Once upon a time, two years ago, I wrote that Major League Baseball had done nothing to punish domestic abusers. Today, given an abrupt about-face by the league and its new Commissioner, Rob Manfred, that's a very different story.
We already knew from the 30 game Aroldis Chapman suspension (which he apparently hasn't learned anything from, by the way), that Major League Baseball was getting serious about Domestic Violence in the sport. For months, we've waited to see what would happen with the first MLBer to test the policy, Jose Reyes.
Reyes was arrested in Hawaii in early December for allegedly grabbing his wife by the throat and shoving her into a sliding glass door. A security guard at the hotel reported that they had injuries to her face, leg, and neck. When Reyes's wife refused to cooperate (which is incredibly common in these instance for many complicated reasons), police dropped the charges against the Rockies' shortstop.
The good news, for our purposes, is that Major League Baseball is not bound by the same rules as the Hawaiian legal system, and intends to get its pound of flesh. Reyes has already been on (paid) administrative leave since the start of Spring Training. And according to Jon Heyman, Manfred is getting ready to announce his suspension for much longer than the 30 games Chapman had to sit out:
Jose Reyes should hear his penalty from MLB for domestic abuse soon, and word is that it'll be at least 60 games and perhaps significantly longer than that.
Eighty games, or about a half a season, may be a fair ballpark estimate, according to some.
We don't know for certain whether Reyes will get credit for "time served" under this suspension. He's already missed 31 games, after all.
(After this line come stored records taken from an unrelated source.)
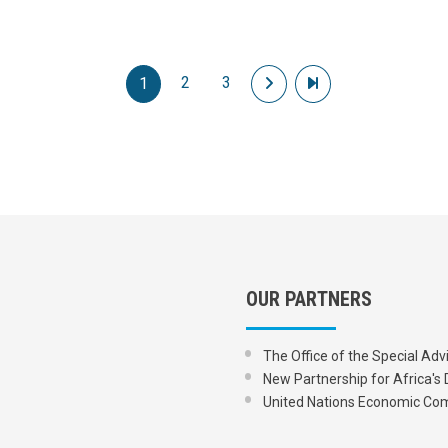
2
3
Next page
Last page
1
OUR PARTNERS
The Office of the Special Adv
New Partnership for Africa
United Nations Economic Com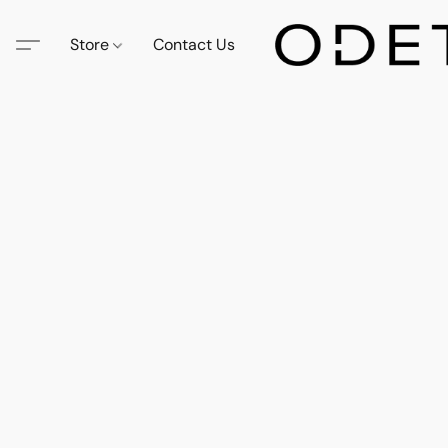
Store
Contact Us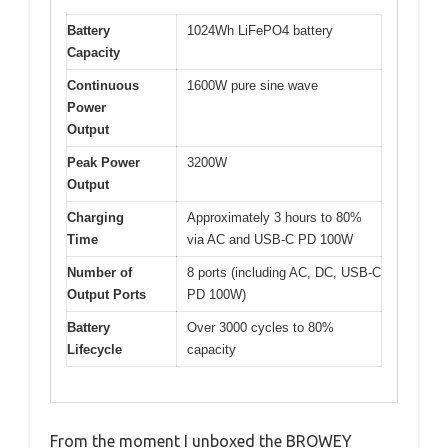
Battery
1024Wh LiFePO4 battery
Capacity
Continuous
1600W pure sine wave
Power
Output
Peak Power
3200W
Output
Charging
Approximately 3 hours to 80%
Time
via AC and USB-C PD 100W
Number of
8 ports (including AC, DC, USB-C
Output Ports
PD 100W)
Battery
Over 3000 cycles to 80%
Lifecycle
capacity
From the moment I unboxed the BROWEY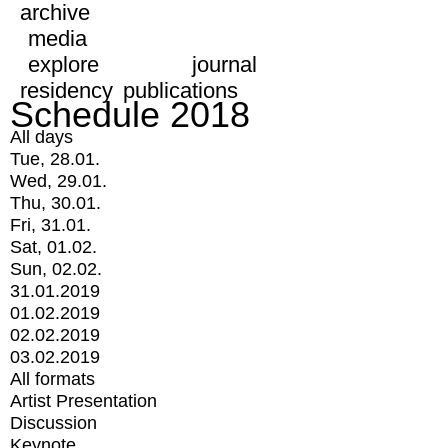
archive
media
explore
journal
residency
publications
Schedule 2018
All days
Tue, 28.01.
Wed, 29.01.
Thu, 30.01.
Fri, 31.01.
Sat, 01.02.
Sun, 02.02.
31.01.2019
01.02.2019
02.02.2019
03.02.2019
All formats
Artist Presentation
Discussion
Keynote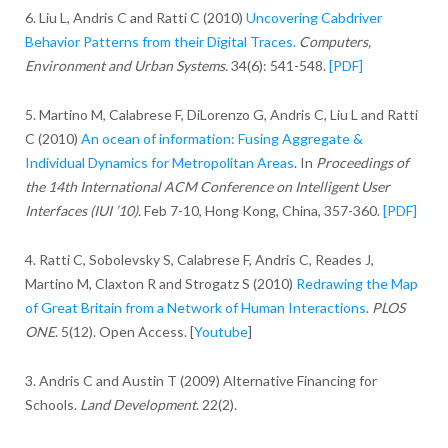
6. Liu L, Andris C and Ratti C (2010)
Uncovering Cabdriver
Behavior Patterns from their Digital Traces.
Computers,
Environment and Urban Systems.
34(6): 541-548.
[PDF]
5. Martino M, Calabrese F, DiLorenzo G, Andris C, Liu L and Ratti
C (2010)
An ocean of information: Fusing Aggregate &
Individual Dynamics for Metropolitan Areas
. In
Proceedings of
the 14th International ACM Conference on Intelligent User
Interfaces (IUI ’10).
Feb 7-10, Hong Kong, China, 357-360.
[PDF]
4. Ratti C, Sobolevsky S, Calabrese F, Andris C, Reades J,
Martino M, Claxton R and Strogatz S (2010)
Redrawing the Map
of Great Britain from a Network of Human Interactions
.
PLOS
ONE
. 5(12). Open Access. [
Youtube
]
3. Andris C and Austin T (2009) Alternative Financing for
Schools.
Land Development
. 22(2).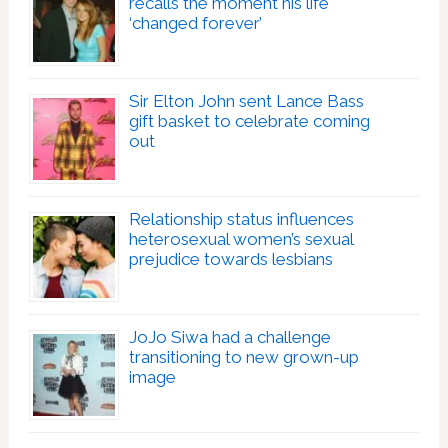
recalls the moment his life
‘changed forever’
Sir Elton John sent Lance Bass
gift basket to celebrate coming
out
Relationship status influences
heterosexual women’s sexual
prejudice towards lesbians
JoJo Siwa had a challenge
transitioning to new grown-up
image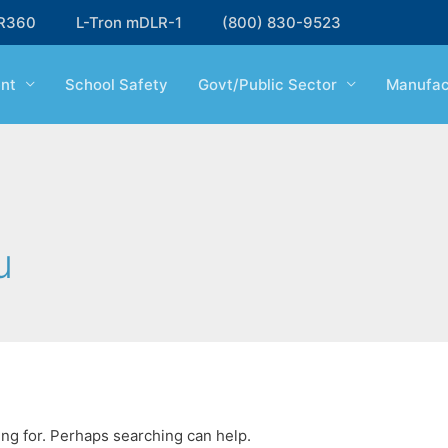
R360
L-Tron mDLR-1
(800) 830-9523
nt
School Safety
Govt/Public Sector
Manufac
u
ing for. Perhaps searching can help.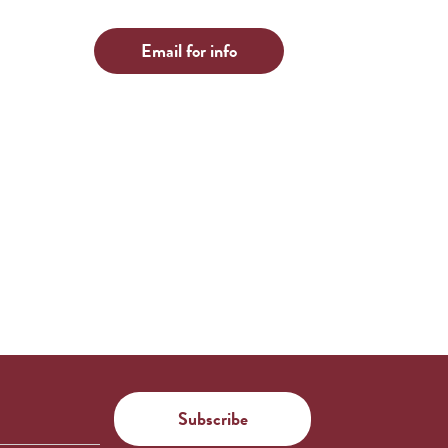
Email for info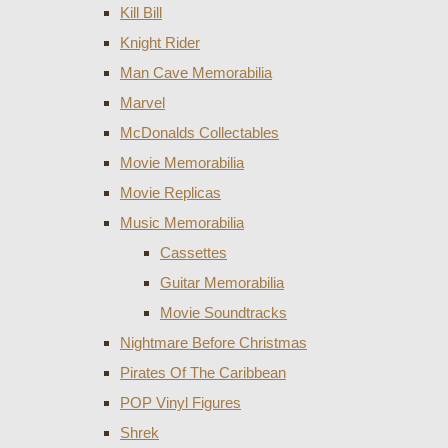
Kill Bill
Knight Rider
Man Cave Memorabilia
Marvel
McDonalds Collectables
Movie Memorabilia
Movie Replicas
Music Memorabilia
Cassettes
Guitar Memorabilia
Movie Soundtracks
Nightmare Before Christmas
Pirates Of The Caribbean
POP Vinyl Figures
Shrek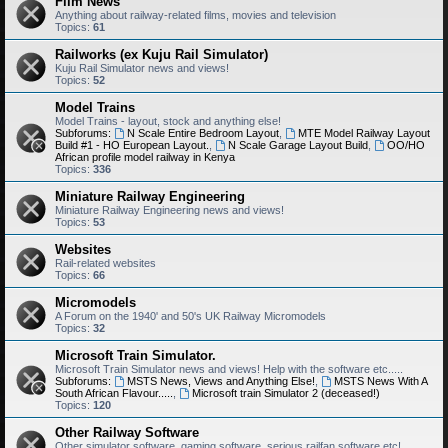
Film News
Anything about railway-related films, movies and television
Topics:
61
Railworks (ex Kuju Rail Simulator)
Kuju Rail Simulator news and views!
Topics:
52
Model Trains
Model Trains - layout, stock and anything else!
Subforums:
N Scale Entire Bedroom Layout
,
MTE Model Railway Layout
Build #1 - HO European Layout.
,
N Scale Garage Layout Build
,
OO/HO
African profile model railway in Kenya
Topics:
336
Miniature Railway Engineering
Miniature Railway Engineering news and views!
Topics:
53
Websites
Rail-related websites
Topics:
66
Micromodels
A Forum on the 1940' and 50's UK Railway Micromodels
Topics:
32
Microsoft Train Simulator.
Microsoft Train Simulator news and views! Help with the software etc.....
Subforums:
MSTS News, Views and Anything Else!
,
MSTS News With A
South African Flavour.....
,
Microsoft train Simulator 2 (deceased!)
Topics:
120
Other Railway Software
Other simulator software, gaming software, serious railfan software etc!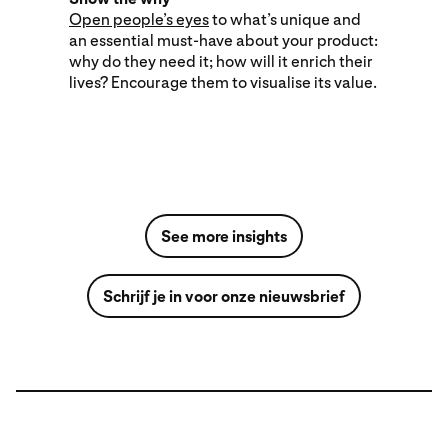
Open people’s eyes
to what’s unique and
an essential must-have about your product:
why do they need it; how will it enrich their
lives? Encourage them to visualise its value.
See more insights
Schrijf je in voor onze nieuwsbrief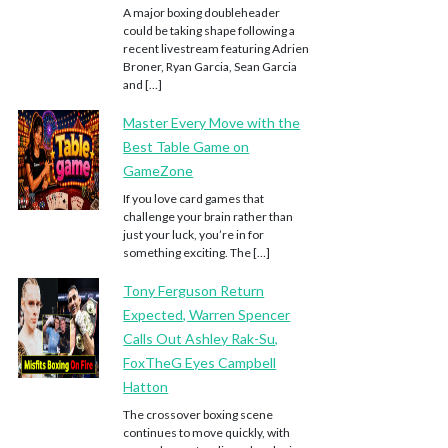
A major boxing doubleheader
could be taking shape following a
recent livestream featuring Adrien
Broner, Ryan Garcia, Sean Garcia
and […]
Master Every Move with the
Best Table Game on
GameZone
If you love card games that
challenge your brain rather than
just your luck, you’re in for
something exciting. The […]
Tony Ferguson Return
Expected, Warren Spencer
Calls Out Ashley Rak-Su,
FoxTheG Eyes Campbell
Hatton
The crossover boxing scene
continues to move quickly, with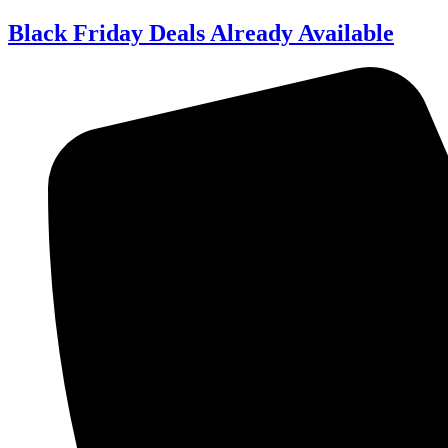
Skip
Black Friday Deals Already Available
to
content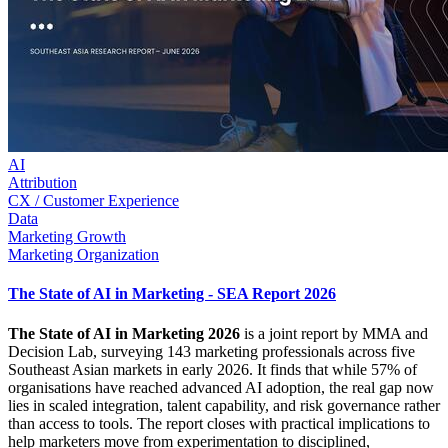
AI
Attribution
CX / Customer Experience
Data
Marketing Growth
Marketing Organization
The State of AI in Marketing - SEA Report 2026
The State of AI in Marketing 2026
is a joint report by MMA and
Decision Lab, surveying 143 marketing professionals across five
Southeast Asian markets in early 2026. It finds that while 57% of
organisations have reached advanced AI adoption, the real gap now
lies in scaled integration, talent capability, and risk governance rather
than access to tools. The report closes with practical implications to
help marketers move from experimentation to disciplined,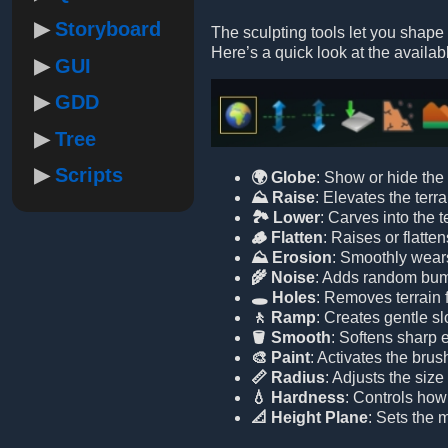
Storyboard
The sculpting tools let you shape 
Here’s a quick look at the availabl
GUI
GDD
Tree
Scripts
🌍 Globe
: Show or hide the 
⛰️ Raise
: Elevates the terra
🏞️ Lower
: Carves into the t
🪵 Flatten
: Raises or flatten
⛰️ Erosion
: Smoothly wears
🌾 Noise
: Adds random bumps
🕳️ Holes
: Removes terrain 
🚶 Ramp
: Creates gentle sl
🪣 Smooth
: Softens sharp 
🎨 Paint
: Activates the brus
📏 Radius
: Adjusts the size
💧 Hardness
: Controls how 
📐 Height Plane
: Sets the m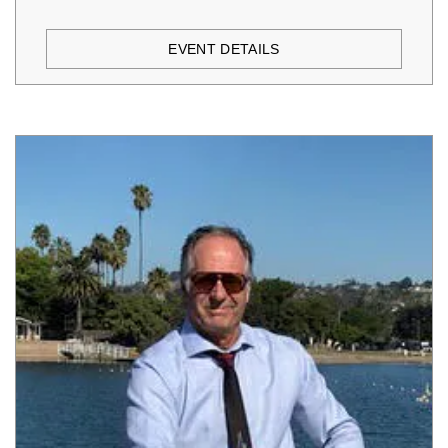
EVENT DETAILS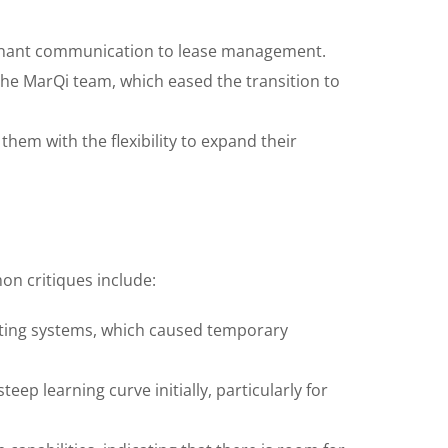
tenant communication to lease management.
e MarQi team, which eased the transition to
hem with the flexibility to expand their
n critiques include:
isting systems, which caused temporary
ep learning curve initially, particularly for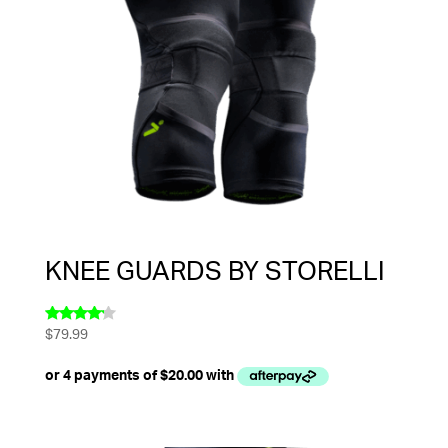
KNEE GUARDS BY STORELLI
$
79.99
Rated
4.00
out of 5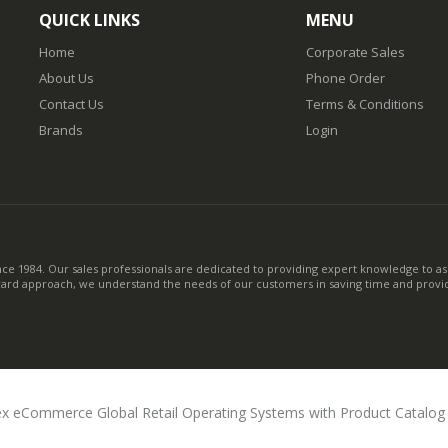
QUICK LINKS
MENU
Home
Corporate Sales
About Us
Phone Order
Contact Us
Terms & Conditions
Brands
Login
nce 1984. Our sales professionals are dedicated to providing expert knowledge to ass
ward approach, we understand the needs of our customers in saving time and provid
x eCommerce Global Retail Operating Systems with Product Catalo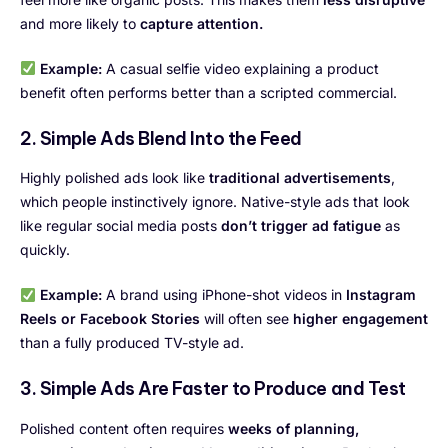
and more likely to
capture attention.
Example:
A casual selfie video explaining a product
benefit often performs better than a scripted commercial.
2. Simple Ads Blend Into the Feed
Highly polished ads look like
traditional advertisements
,
which people instinctively ignore. Native-style ads that look
like regular social media posts
don’t trigger ad fatigue
as
quickly.
Example:
A brand using iPhone-shot videos in
Instagram
Reels or Facebook Stories
will often see
higher engagement
than a fully produced TV-style ad.
3. Simple Ads Are Faster to Produce and Test
Polished content often requires
weeks of planning,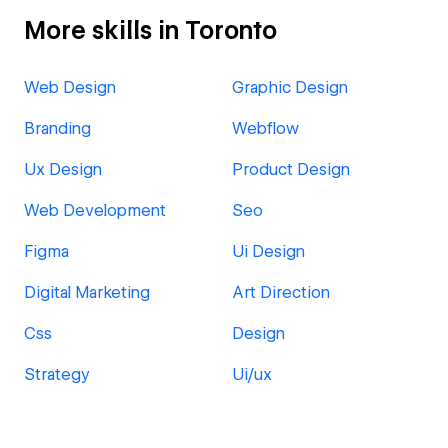
More skills in Toronto
Web Design
Graphic Design
Branding
Webflow
Ux Design
Product Design
Web Development
Seo
Figma
Ui Design
Digital Marketing
Art Direction
Css
Design
Strategy
Ui/ux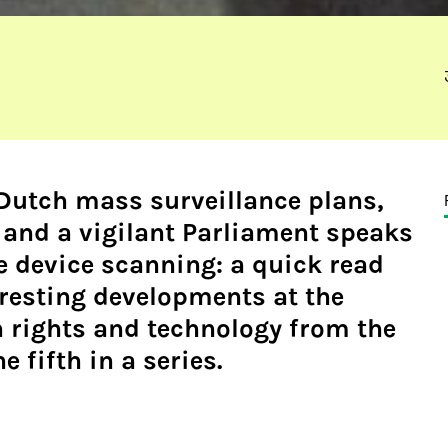
 Dutch mass surveillance plans,
and a vigilant Parliament speaks
e device scanning: a quick read
resting developments at the
 rights and technology from the
e fifth in a series.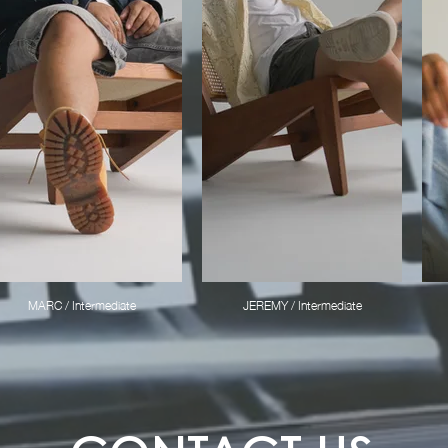
MARC / Intermediate
JEREMY / Intermediate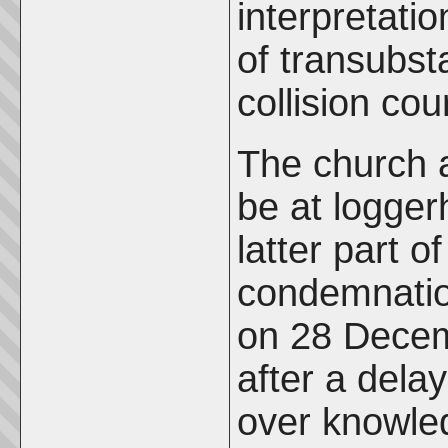
interpretati
of transubst
collision co
The church 
be at logger
latter part o
condemnation
on 28 Decem
after a del
over knowle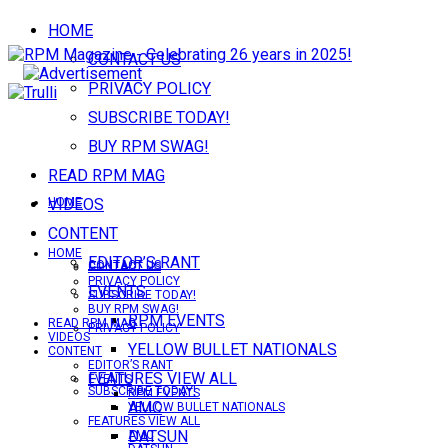
HOME
CONTACT US
PRIVACY POLICY
SUBSCRIBE TODAY!
BUY RPM SWAG!
READ RPM MAG
VIDEOS
HOME
CONTENT
HOME
EDITOR’S RANT
CONTACT US
CONTACT US
PRIVACY POLICY
EVENTS
SUBSCRIBE TODAY!
BUY RPM SWAG!
RPM EVENTS
READ RPM MAG
PRIVACY POLICY
VIDEOS
YELLOW BULLET NATIONALS
CONTENT
EDITOR’S RANT
FEATURES VIEW ALL
EVENTS
SUBSCRIBE TODAY!
RPM EVENTS
AMC
YELLOW BULLET NATIONALS
FEATURES VIEW ALL
DATSUN
AMC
However, he has been receiving his full salary for those games (a little over $4.2 million), so my guess is that Reyes would have to serve the entire suspension starting now.
I'm never happy with anything in these investigations and allegations. After all, they're predicated on violence against women, primarily, and that's fundamentally awful. But I am immensely gratified to see that this policy has real teeth and that the Commissioner continues to be a zealous crusader to eradicate domestic abuse from the game. With every data point he adds to the discussion, I become more and more impressed with Manfred.
It may not actually reduce violence against wives and girlfriends of ballplayers in the short term. I certainly hope that it does, but I suspect that most abusers already in the game will continue to abuse regardless of the consequences. But it will eventually, and gradually, run most of them out of the sport. Good riddance to the lot of them.
It also demonstrates again just how seriously Manfred takes this issue, and effectively sends the message that the league won't tolerate violence against women by those who play the game. That message may not be as important as effectively eradicating domestic violence, but it's a huge step forward in that direction.